■ Task goal: Print all of the data exactly, but drop the pictures.

■ Extracted information:
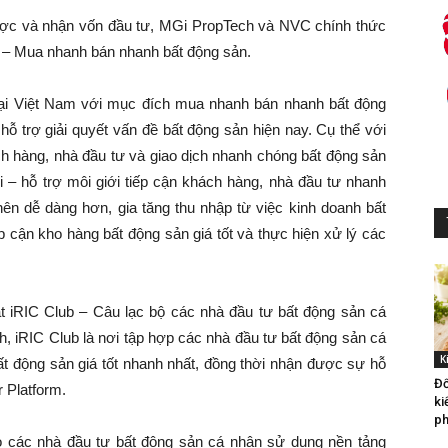
lược và nhận vốn đầu tư, MGi PropTech và NVC chính thức
t – Mua nhanh bán nhanh bất động sản.
tại Việt Nam với mục đích mua nhanh bán nhanh bất động
ỗ trợ giải quyết vấn đề bất động sản hiện nay. Cụ thể với
ch hàng, nhà đầu tư và giao dịch nhanh chóng bất động sản
 – hỗ trợ môi giới tiếp cận khách hàng, nhà đầu tư nhanh
nên dễ dàng hơn, gia tăng thu nhập từ việc kinh doanh bất
p cận kho hàng bất động sản giá tốt và thực hiện xử lý các
 iRIC Club – Câu lạc bộ các nhà đầu tư bất động sản cá
h, iRIC Club là nơi tập hợp các nhà đầu tư bất động sản cá
K
t động sản giá tốt nhanh nhất, đồng thời nhận được sự hỗ
Đố
 Platform.
ki
ph
ho các nhà đầu tư bất động sản cá nhân sử dụng nền tảng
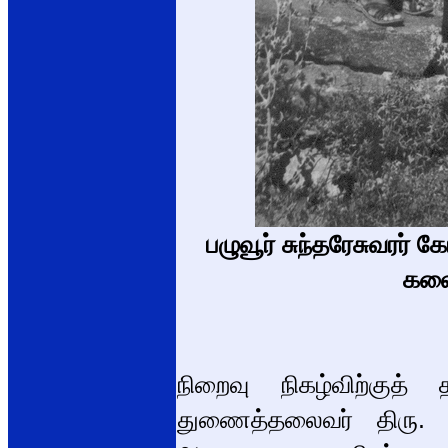
பழுவூர் சுந்தரேசுவரர் க
கலை
நிறைவு நிகழ்விற்குத் 
துணைத்தலைவர் திரு. ச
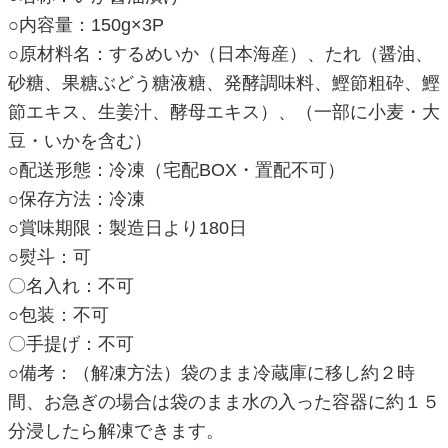
○内容量：150g×3P
○原材料名：するめいか（日本海産）、たれ（醤油、
砂糖、果糖ぶどう糖液糖、発酵調味料、鰹節粗砕、鰹
節エキス、生姜汁、酵母エキス）、（一部に小麦・大
豆・いかを含む）
○配送形態：冷凍（宅配BOX・置配不可）
○保存方法：冷凍
○賞味期限：製造日より180日
○熨斗：可
〇名入れ：不可
○包装：不可
〇手提げ：不可
○備考：（解凍方法）袋のまま冷蔵庫に移し約２時
間、お急ぎの場合は袋のまま水の入った容器に約１５
分浸したら解凍できます。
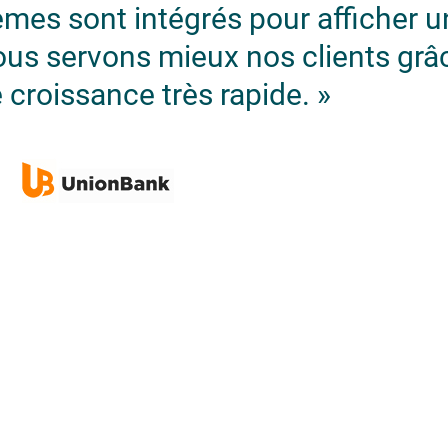
èmes sont intégrés pour afficher 
ous servons mieux nos clients grâ
 croissance très rapide. »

■ Response to this task:
lược và nhận vốn đầu tư, MGi PropTech và NVC chính thức
t – Mua nhanh bán nhanh bất động sản.
tại Việt Nam với mục đích mua nhanh bán nhanh bất động
ỗ trợ giải quyết vấn đề bất động sản hiện nay. Cụ thể với
ch hàng, nhà đầu tư và giao dịch nhanh chóng bất động sản
 – hỗ trợ môi giới tiếp cận khách hàng, nhà đầu tư nhanh
nên dễ dàng hơn, gia tăng thu nhập từ việc kinh doanh bất
p cận kho hàng bất động sản giá tốt và thực hiện xử lý các
 iRIC Club – Câu lạc bộ các nhà đầu tư bất động sản cá
h, iRIC Club là nơi tập hợp các nhà đầu tư bất động sản cá
K
t động sản giá tốt nhanh nhất, đồng thời nhận được sự hỗ
Đố
 Platform.
ki
ph
ho các nhà đầu tư bất động sản cá nhân sử dụng nền tảng
பழுவூர் சுந்தரேசுவரர் க
கலை
நிறைவு நிகழ்விற்குத் 
துணைத்தலைவர் திரு. ச
○内容量：150g×3P
○原材料名：するめいか（日本海産）、たれ（醤油、
砂糖、果糖ぶどう糖液糖、発酵調味料、鰹節粗砕、鰹
節エキス、生姜汁、酵母エキス）、（一部に小麦・大
豆・いかを含む）
○配送形態：冷凍（宅配BOX・置配不可）
○保存方法：冷凍
○賞味期限：製造日より180日
○熨斗：可
〇名入れ：不可
○包装：不可
〇手提げ：不可
○備考：（解凍方法）袋のまま冷蔵庫に移し約２時
間、お急ぎの場合は袋のまま水の入った容器に約１５
分浸したら解凍できます。
èmes sont intégrés pour afficher 
ous servons mieux nos clients grâ
 croissance très rapide. »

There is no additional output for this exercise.